There is some previous circumstantial evidence that mPFC lesions may reduce decision biases. For example, patients with mPFC damage show smaller biases in probabilistic estimation (O’Callaghan et al., 2018), reduced affective contributions to reasoning (Shamay-Tsoory et al., 2005), and may indeed make more utilitarian moral judgements, suggesting more rational valuation with less affective bias (Ciaramelli et al., 2007; Koenigs et al., 2007; Krajbich et al., 2009). These effects might be underpinned by a more general increase in rationality after damage to this region. One possible explanation for this is that individuals with vmPFC lesions might be free of affective biases that normally contribute to such decision making but this remains to be established.

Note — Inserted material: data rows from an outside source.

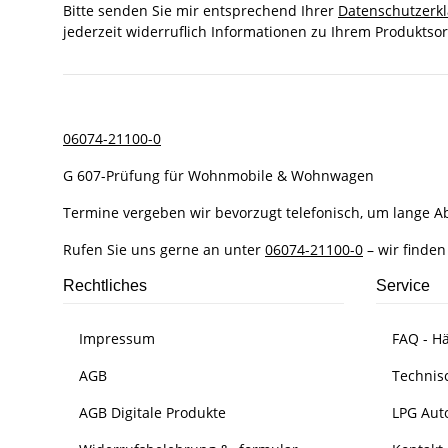
Bitte senden Sie mir entsprechend Ihrer
Datenschutzerk
jederzeit widerruflich Informationen zu Ihrem Produktsor
06074-21100-0
G 607-Prüfung für Wohnmobile & Wohnwagen
Termine vergeben wir bevorzugt telefonisch, um lange 
Rufen Sie uns gerne an unter
06074-21100-0
– wir finden
Rechtliches
Service
Impressum
FAQ - Hä
AGB
Technis
AGB Digitale Produkte
LPG Aut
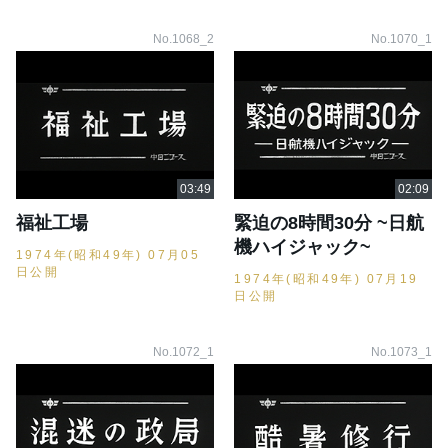
No.1068_2
No.1070_1
福祉工場
緊迫の8時間30分 ~日航
機ハイジャック~
1974年(昭和49年) 07月05
日公開
1974年(昭和49年) 07月19
日公開
No.1072_1
No.1073_1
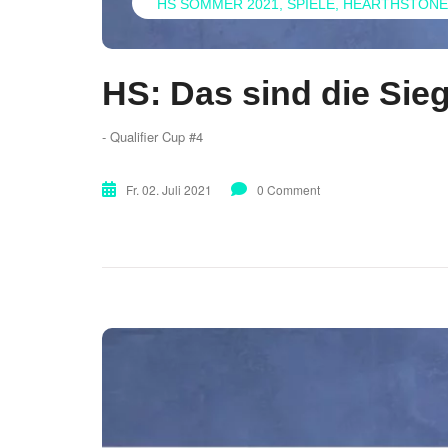
HS SOMMER 2021
SPIELE
HEARTHSTONE
HS: Das sind die Sieg
- Qualifier Cup #4
Fr. 02. Juli 2021
0 Comment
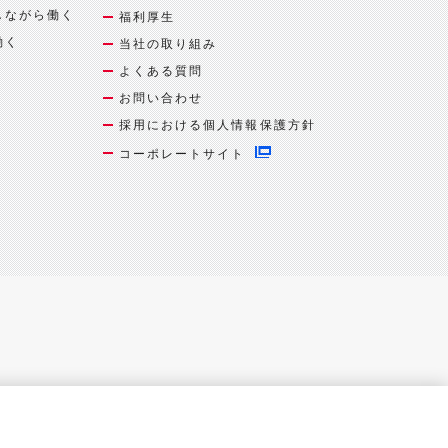
しながら働く
福利厚生
働く
当社の取り組み
よくある質問
お問い合わせ
採用における個人情報保護方針
コーポレートサイト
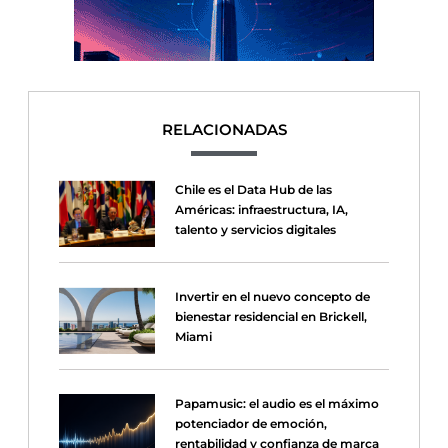
RELACIONADAS
Chile es el Data Hub de las
Américas: infraestructura, IA,
talento y servicios digitales
Invertir en el nuevo concepto de
bienestar residencial en Brickell,
Miami
Papamusic: el audio es el máximo
potenciador de emoción,
rentabilidad y confianza de marca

In line with this, Shiv et al. (2005) asked patients with a variety of lesions (amygdala, orbitofrontal and insula) to opt in or out of gambles with positive expected value. Controls tended to opt out especially after a loss, whereas the patients continued to bet, thus winning more. This can be compared to our win-stay analysis (Fig.3F), where MJ bet more than controls on win-stay choices, but did not bet less on lose-switch choices. Further evidence that biases can depend on specific brain areas comes from patients with insula damage, who may lose the normal tendency towards the gamblers’ fallacy (Clark et al., 2014). With this bias, participants tend to re-choose an option that previously lost (because the history of wins should balance out on average). Transcranial stimulation to lateral prefrontal cortex increases this bias (Xue et al., 2012). In our study, there is a possible analogy with the unchosen option effect (Fig.4C), where people bet less when the alternative was valuable (perhaps also because the two options should balance out on average). Unilateral ventromedial patients lost this bias. However, in our task, lesions did not affect the option decisions themselves.
Biases from previous trials may rely on information retained in working memory. Thus an important null result is that the bilateral patient was unimpaired in working memory accuracy (Table S2). He had considerable difficulty remembering verbal lists (Table 1). This memory deficit might have contributed to his lack of trial history biases. However, against this possibility, performance was normal on a specific working memory task, suggesting that the previous bet effect was not simply memory-related. Furthermore, his normal learning and decision-making indicate he was integrating and retaining the specific value information involved in the biases, making memory deficits less likely to contribute. One interpretation of the loss of bias could be that medial frontal areas are required for normal integration of the biasing or interfering information into the current decision. An alternative interpretation is that normal biases are driven by suboptimal heuristics, and that medial frontal lesions abolish these heuristics.